* _RECORD SET_
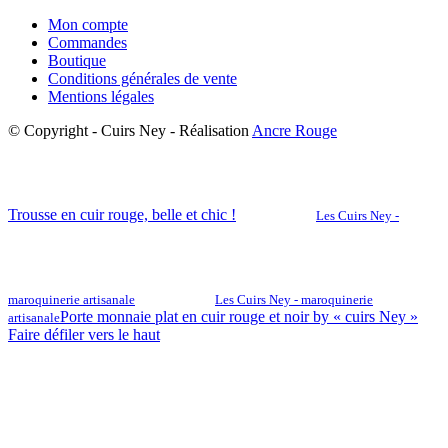
Mon compte
Commandes
Boutique
Conditions générales de vente
Mentions légales
© Copyright - Cuirs Ney - Réalisation
Ancre Rouge
Trousse en cuir rouge, belle et chic !
Les Cuirs Ney -
maroquinerie artisanale
Les Cuirs Ney - maroquinerie
Porte monnaie plat en cuir rouge et noir by « cuirs Ney »
artisanale
Faire défiler vers le haut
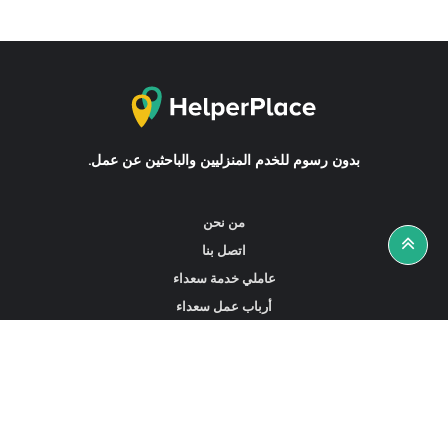
بدون رسوم للخدم المنزليين والباحثين عن عمل.
من نحن
اتصل بنا
عاملي خدمة سعداء
أرباب عمل سعداء
أخبار ونصائح
ابحث عن عمل
ابحث عن مساعدين أو خادمات أو سائقين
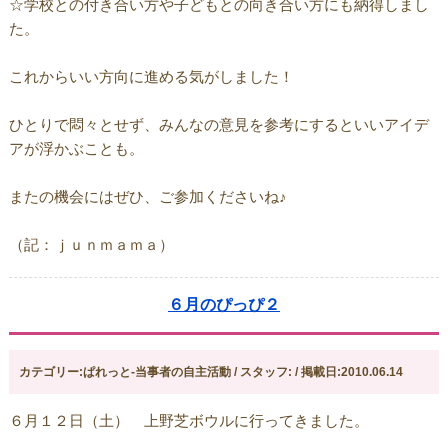
☆学校との付き合い方や子どもとの向き合い方にも納得しまし
た。
これからいい方向に進める気がしました！
ひとりで悶々とせず、みんなの意見を参考にするといいアイデ
アが浮かぶことも。
またの機会にはぜひ、ご参加くださいね♪
（記：ｊｕｎｍａｍａ）
６月のぴっぴ２
カテゴリー:ぱれっと-当事者の自主活動 / スタッフ: / 掲載日:2010.06.14
６月１２日（土） 上野芝ボウルに行ってきました。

* _WORK TASK_
The data needs to be reproduced exactly, please, apart from its pictures.

* _RESULT OF THE EXERCISE_
Mon compte
Commandes
Boutique
Conditions générales de vente
Mentions légales
© Copyright - Cuirs Ney - Réalisation
Ancre Rouge
Trousse en cuir rouge, belle et chic !
Les Cuirs Ney -
maroquinerie artisanale
Les Cuirs Ney - maroquinerie
Porte monnaie plat en cuir rouge et noir by « cuirs Ney »
artisanale
Faire défiler vers le haut
بدون رسوم للخدم المنزليين والباحثين عن عمل.
من نحن
اتصل بنا
عاملي خدمة سعداء
أرباب عمل سعداء
أخبار ونصائح
ابحث عن عمل
ابحث عن مساعدين أو خادمات أو سائقين
☆学校との付き合い方や子どもとの向き合い方にも納得しまし
た。
これからいい方向に進める気がしました！
ひとりで悶々とせず、みんなの意見を参考にするといいアイデ
アが浮かぶことも。
またの機会にはぜひ、ご参加くださいね♪
（記：ｊｕｎｍａｍａ）
６月のぴっぴ２
カテゴリー:ぱれっと-当事者の自主活動 / スタッフ: / 掲載日:2010.06.14
６月１２日（土） 上野芝ボウルに行ってきました。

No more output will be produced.